→ **EXERCISE**
Please look for the string "青少年模式" below and report every line in which it occurs.
•••
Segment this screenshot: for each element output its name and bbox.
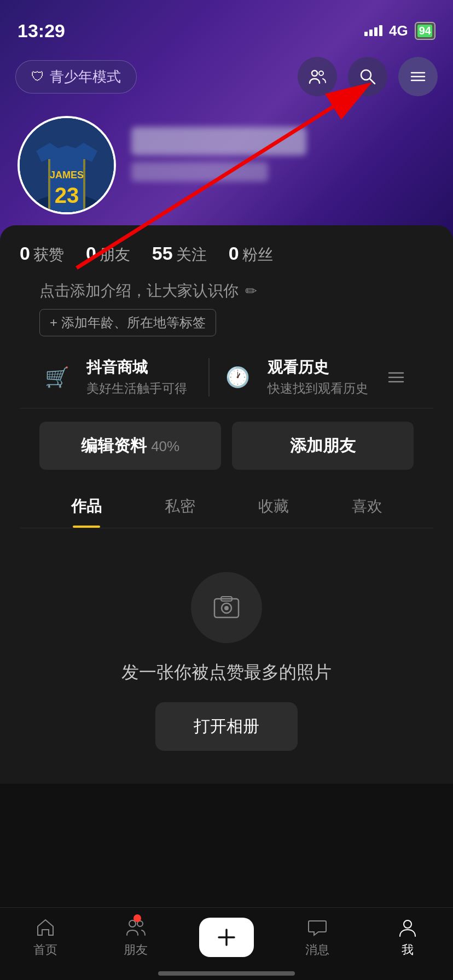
stat-likes[interactable]: 0 获赞 [20, 243, 64, 265]
tab-favorites[interactable]: 收藏 [226, 483, 320, 528]
signal-icon [364, 25, 382, 36]
stat-fans[interactable]: 0 粉丝 [229, 243, 273, 265]
nav-home-label: 首页 [33, 942, 57, 958]
history-title: 观看历史 [268, 357, 368, 378]
svg-text:JAMES: JAMES [50, 170, 84, 180]
battery-indicator: 94 [415, 22, 435, 40]
nav-messages[interactable]: 消息 [272, 917, 363, 958]
action-buttons: 编辑资料 40% 添加朋友 [20, 409, 433, 483]
add-content-button[interactable] [199, 918, 254, 957]
stat-friends[interactable]: 0 朋友 [86, 243, 130, 265]
profile-info [131, 116, 435, 182]
open-album-label: 打开相册 [194, 717, 259, 735]
feature-more-button[interactable] [379, 360, 414, 395]
likes-count: 0 [20, 243, 30, 264]
tab-likes[interactable]: 喜欢 [320, 483, 414, 528]
youth-mode-button[interactable]: 🛡 青少年模式 [15, 60, 137, 94]
following-count: 55 [152, 243, 173, 264]
menu-icon-button[interactable] [398, 57, 438, 96]
empty-text: 发一张你被点赞最多的照片 [121, 661, 332, 685]
shop-title: 抖音商城 [86, 357, 187, 378]
edit-profile-button[interactable]: 编辑资料 40% [39, 422, 221, 470]
home-indicator [158, 971, 295, 976]
nav-friends[interactable]: 朋友 [91, 917, 182, 958]
stats-row: 0 获赞 0 朋友 55 关注 0 粉丝 [20, 243, 433, 265]
youth-mode-label: 青少年模式 [50, 67, 121, 86]
bio-text-content: 点击添加介绍，让大家认识你 [39, 281, 239, 301]
following-label: 关注 [176, 244, 207, 265]
tab-works[interactable]: 作品 [39, 483, 133, 528]
nav-home[interactable]: 首页 [0, 917, 91, 958]
bio-placeholder[interactable]: 点击添加介绍，让大家认识你 ✏ [39, 281, 414, 301]
feature-row: 🛒 抖音商城 美好生活触手可得 🕐 观看历史 快速找到观看历史 [20, 346, 433, 409]
youth-mode-icon: 🛡 [31, 69, 44, 84]
profile-section: JAMES 23 [0, 105, 453, 214]
stat-following[interactable]: 55 关注 [152, 243, 207, 265]
bio-edit-icon: ✏ [245, 283, 257, 300]
add-friend-label: 添加朋友 [290, 435, 356, 457]
nav-friends-label: 朋友 [124, 942, 148, 958]
shop-feature[interactable]: 🛒 抖音商城 美好生活触手可得 [39, 357, 198, 397]
tab-likes-label: 喜欢 [352, 498, 382, 515]
content-tabs: 作品 私密 收藏 喜欢 [20, 483, 433, 528]
userid-blurred [131, 162, 268, 182]
nav-icons [298, 57, 438, 96]
username-blurred [131, 127, 306, 155]
friends-icon-button[interactable] [298, 57, 337, 96]
network-status: 4G [389, 22, 408, 39]
svg-line-3 [370, 79, 375, 84]
tab-works-label: 作品 [71, 498, 102, 515]
fans-count: 0 [229, 243, 239, 264]
tab-private[interactable]: 私密 [133, 483, 226, 528]
status-right: 4G 94 [364, 22, 435, 40]
search-icon-button[interactable] [348, 57, 387, 96]
svg-point-24 [404, 920, 411, 928]
bottom-nav: 首页 朋友 消息 [0, 907, 453, 980]
empty-icon [191, 572, 262, 643]
avatar[interactable]: JAMES 23 [18, 116, 116, 214]
history-icon: 🕐 [220, 360, 255, 395]
nav-profile[interactable]: 我 [362, 917, 453, 958]
bio-section: 点击添加介绍，让大家认识你 ✏ + 添加年龄、所在地等标签 [20, 281, 433, 336]
empty-state: 发一张你被点赞最多的照片 打开相册 [20, 528, 433, 784]
svg-point-0 [312, 71, 317, 76]
svg-point-1 [319, 71, 323, 75]
open-album-button[interactable]: 打开相册 [155, 702, 298, 751]
likes-label: 获赞 [33, 244, 64, 265]
status-time: 13:29 [18, 20, 65, 42]
shop-icon: 🛒 [39, 360, 74, 395]
top-nav: 🛡 青少年模式 [0, 48, 453, 105]
add-friend-button[interactable]: 添加朋友 [232, 422, 414, 470]
nav-add-container [181, 918, 272, 957]
nav-messages-label: 消息 [305, 942, 329, 958]
history-subtitle: 快速找到观看历史 [268, 380, 368, 397]
edit-profile-label: 编辑资料 40% [81, 435, 179, 457]
friends-label: 朋友 [100, 244, 130, 265]
fans-label: 粉丝 [242, 244, 273, 265]
history-feature[interactable]: 🕐 观看历史 快速找到观看历史 [220, 357, 379, 397]
add-tag-button[interactable]: + 添加年龄、所在地等标签 [39, 309, 216, 336]
add-tag-label: + 添加年龄、所在地等标签 [50, 314, 206, 331]
svg-point-16 [224, 606, 229, 610]
friends-count: 0 [86, 243, 96, 264]
tab-private-label: 私密 [165, 498, 195, 515]
stats-section: 0 获赞 0 朋友 55 关注 0 粉丝 点击添加介绍，让大家认识你 ✏ + 添… [0, 225, 453, 784]
avatar-image: JAMES 23 [20, 118, 114, 212]
feature-divider [208, 358, 210, 396]
shop-subtitle: 美好生活触手可得 [86, 380, 187, 397]
svg-text:23: 23 [55, 183, 79, 207]
nav-profile-label: 我 [402, 942, 414, 958]
tab-favorites-label: 收藏 [258, 498, 289, 515]
status-bar: 13:29 4G 94 [0, 0, 453, 48]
•••
→ **REPLY**
youth-mode-button[interactable]: 🛡 青少年模式 [15, 60, 137, 94]
youth-mode-label: 青少年模式 [50, 67, 121, 86]
top-nav: 🛡 青少年模式 [0, 48, 453, 105]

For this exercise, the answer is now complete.